— EXERCISE GOAL —
Omit every picture. Return all other data as it stands.

(Items from a data source)
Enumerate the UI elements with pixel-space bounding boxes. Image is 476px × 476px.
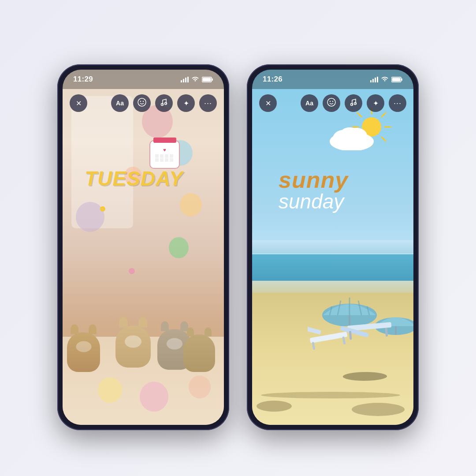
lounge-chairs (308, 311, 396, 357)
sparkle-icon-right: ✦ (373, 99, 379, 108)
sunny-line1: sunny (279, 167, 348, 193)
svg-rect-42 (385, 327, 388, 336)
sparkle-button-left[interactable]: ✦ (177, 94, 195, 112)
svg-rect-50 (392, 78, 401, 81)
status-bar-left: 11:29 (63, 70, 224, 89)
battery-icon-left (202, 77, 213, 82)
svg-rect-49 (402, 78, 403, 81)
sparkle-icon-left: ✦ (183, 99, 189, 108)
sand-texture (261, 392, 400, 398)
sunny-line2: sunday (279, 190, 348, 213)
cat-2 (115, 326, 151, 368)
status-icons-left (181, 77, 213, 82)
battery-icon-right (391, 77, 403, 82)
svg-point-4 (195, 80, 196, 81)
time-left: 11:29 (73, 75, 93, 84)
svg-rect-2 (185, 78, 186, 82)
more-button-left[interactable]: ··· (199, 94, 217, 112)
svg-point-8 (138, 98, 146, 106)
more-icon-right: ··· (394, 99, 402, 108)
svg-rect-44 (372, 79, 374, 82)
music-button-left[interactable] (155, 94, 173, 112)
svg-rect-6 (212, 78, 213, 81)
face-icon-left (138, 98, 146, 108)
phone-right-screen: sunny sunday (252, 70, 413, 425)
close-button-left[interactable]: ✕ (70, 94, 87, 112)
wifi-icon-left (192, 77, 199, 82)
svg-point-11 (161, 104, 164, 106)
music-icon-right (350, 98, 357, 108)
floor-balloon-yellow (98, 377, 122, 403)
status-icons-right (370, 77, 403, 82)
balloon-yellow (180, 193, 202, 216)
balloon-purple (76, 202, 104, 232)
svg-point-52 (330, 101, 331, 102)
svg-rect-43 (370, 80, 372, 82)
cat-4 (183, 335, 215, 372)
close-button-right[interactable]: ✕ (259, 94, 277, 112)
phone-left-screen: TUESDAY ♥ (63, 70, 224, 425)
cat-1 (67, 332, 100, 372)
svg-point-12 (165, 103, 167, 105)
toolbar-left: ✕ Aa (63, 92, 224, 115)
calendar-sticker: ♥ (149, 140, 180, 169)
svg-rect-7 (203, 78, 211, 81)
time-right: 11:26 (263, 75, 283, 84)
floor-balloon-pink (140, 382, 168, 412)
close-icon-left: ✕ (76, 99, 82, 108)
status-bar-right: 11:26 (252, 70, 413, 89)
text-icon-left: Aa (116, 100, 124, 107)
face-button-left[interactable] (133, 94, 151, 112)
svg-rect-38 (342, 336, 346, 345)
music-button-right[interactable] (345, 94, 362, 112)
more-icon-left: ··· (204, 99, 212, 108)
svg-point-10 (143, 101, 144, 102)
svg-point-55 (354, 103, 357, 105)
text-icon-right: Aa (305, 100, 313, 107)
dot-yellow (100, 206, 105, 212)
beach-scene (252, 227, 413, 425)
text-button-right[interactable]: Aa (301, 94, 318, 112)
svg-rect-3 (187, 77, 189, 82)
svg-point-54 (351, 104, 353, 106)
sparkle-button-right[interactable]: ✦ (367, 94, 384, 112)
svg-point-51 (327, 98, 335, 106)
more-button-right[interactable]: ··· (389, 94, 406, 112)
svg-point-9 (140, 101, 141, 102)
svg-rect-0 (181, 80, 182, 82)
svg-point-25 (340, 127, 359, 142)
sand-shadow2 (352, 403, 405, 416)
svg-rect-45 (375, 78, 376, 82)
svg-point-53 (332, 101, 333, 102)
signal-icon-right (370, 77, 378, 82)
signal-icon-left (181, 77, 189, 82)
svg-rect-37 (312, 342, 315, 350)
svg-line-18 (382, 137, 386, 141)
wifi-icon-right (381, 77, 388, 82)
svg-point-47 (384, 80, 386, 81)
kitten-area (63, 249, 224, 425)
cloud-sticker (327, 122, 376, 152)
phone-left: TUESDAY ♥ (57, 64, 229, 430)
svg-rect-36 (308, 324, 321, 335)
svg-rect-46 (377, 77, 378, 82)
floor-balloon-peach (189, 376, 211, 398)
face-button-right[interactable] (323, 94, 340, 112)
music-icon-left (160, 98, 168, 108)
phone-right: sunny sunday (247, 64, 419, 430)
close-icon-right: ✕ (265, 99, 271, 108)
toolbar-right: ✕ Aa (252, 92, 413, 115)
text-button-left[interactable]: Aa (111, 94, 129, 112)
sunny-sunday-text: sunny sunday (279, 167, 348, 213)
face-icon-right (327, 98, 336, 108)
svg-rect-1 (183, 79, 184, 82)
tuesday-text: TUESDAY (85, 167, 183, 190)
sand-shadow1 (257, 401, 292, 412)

— YOUR SOLUTION —
Enumerate the UI elements with pixel-space bounding boxes. Image is 476px × 476px.
lounge-chairs (308, 311, 396, 357)
sparkle-icon-right: ✦ (373, 99, 379, 108)
sunny-line1: sunny (279, 167, 348, 193)
svg-rect-42 (385, 327, 388, 336)
sparkle-button-left[interactable]: ✦ (177, 94, 195, 112)
svg-rect-50 (392, 78, 401, 81)
status-bar-left: 11:29 (63, 70, 224, 89)
battery-icon-left (202, 77, 213, 82)
svg-rect-49 (402, 78, 403, 81)
sparkle-icon-left: ✦ (183, 99, 189, 108)
sand-texture (261, 392, 400, 398)
sunny-line2: sunday (279, 190, 348, 213)
cat-2 (115, 326, 151, 368)
status-icons-left (181, 77, 213, 82)
battery-icon-right (391, 77, 403, 82)
svg-point-4 (195, 80, 196, 81)
time-left: 11:29 (73, 75, 93, 84)
svg-rect-2 (185, 78, 186, 82)
more-button-left[interactable]: ··· (199, 94, 217, 112)
svg-point-8 (138, 98, 146, 106)
more-icon-right: ··· (394, 99, 402, 108)
svg-rect-44 (372, 79, 374, 82)
music-button-left[interactable] (155, 94, 173, 112)
svg-rect-6 (212, 78, 213, 81)
face-icon-left (138, 98, 146, 108)
phone-right-screen: sunny sunday (252, 70, 413, 425)
close-button-left[interactable]: ✕ (70, 94, 87, 112)
wifi-icon-left (192, 77, 199, 82)
svg-point-11 (161, 104, 164, 106)
music-icon-right (350, 98, 357, 108)
floor-balloon-yellow (98, 377, 122, 403)
status-icons-right (370, 77, 403, 82)
balloon-yellow (180, 193, 202, 216)
balloon-purple (76, 202, 104, 232)
svg-point-52 (330, 101, 331, 102)
svg-rect-43 (370, 80, 372, 82)
cat-4 (183, 335, 215, 372)
close-button-right[interactable]: ✕ (259, 94, 277, 112)
phone-left-screen: TUESDAY ♥ (63, 70, 224, 425)
cat-1 (67, 332, 100, 372)
svg-point-12 (165, 103, 167, 105)
toolbar-left: ✕ Aa (63, 92, 224, 115)
calendar-sticker: ♥ (149, 140, 180, 169)
svg-rect-7 (203, 78, 211, 81)
time-right: 11:26 (263, 75, 283, 84)
floor-balloon-pink (140, 382, 168, 412)
close-icon-left: ✕ (76, 99, 82, 108)
status-bar-right: 11:26 (252, 70, 413, 89)
text-icon-left: Aa (116, 100, 124, 107)
face-button-left[interactable] (133, 94, 151, 112)
svg-rect-38 (342, 336, 346, 345)
music-button-right[interactable] (345, 94, 362, 112)
more-icon-left: ··· (204, 99, 212, 108)
svg-point-10 (143, 101, 144, 102)
svg-point-55 (354, 103, 357, 105)
text-icon-right: Aa (305, 100, 313, 107)
dot-yellow (100, 206, 105, 212)
beach-scene (252, 227, 413, 425)
text-button-right[interactable]: Aa (301, 94, 318, 112)
svg-rect-3 (187, 77, 189, 82)
svg-point-54 (351, 104, 353, 106)
sparkle-button-right[interactable]: ✦ (367, 94, 384, 112)
svg-point-51 (327, 98, 335, 106)
more-button-right[interactable]: ··· (389, 94, 406, 112)
svg-point-9 (140, 101, 141, 102)
svg-rect-0 (181, 80, 182, 82)
svg-point-25 (340, 127, 359, 142)
sand-shadow2 (352, 403, 405, 416)
svg-rect-45 (375, 78, 376, 82)
svg-point-53 (332, 101, 333, 102)
signal-icon-right (370, 77, 378, 82)
signal-icon-left (181, 77, 189, 82)
svg-rect-37 (312, 342, 315, 350)
svg-line-18 (382, 137, 386, 141)
wifi-icon-right (381, 77, 388, 82)
svg-point-47 (384, 80, 386, 81)
kitten-area (63, 249, 224, 425)
cloud-sticker (327, 122, 376, 152)
phone-left: TUESDAY ♥ (57, 64, 229, 430)
svg-rect-36 (308, 324, 321, 335)
svg-rect-46 (377, 77, 378, 82)
floor-balloon-peach (189, 376, 211, 398)
face-button-right[interactable] (323, 94, 340, 112)
music-icon-left (160, 98, 168, 108)
phone-right: sunny sunday (247, 64, 419, 430)
close-icon-right: ✕ (265, 99, 271, 108)
toolbar-right: ✕ Aa (252, 92, 413, 115)
text-button-left[interactable]: Aa (111, 94, 129, 112)
sunny-sunday-text: sunny sunday (279, 167, 348, 213)
face-icon-right (327, 98, 336, 108)
svg-rect-1 (183, 79, 184, 82)
tuesday-text: TUESDAY (85, 167, 183, 190)
sand-shadow1 (257, 401, 292, 412)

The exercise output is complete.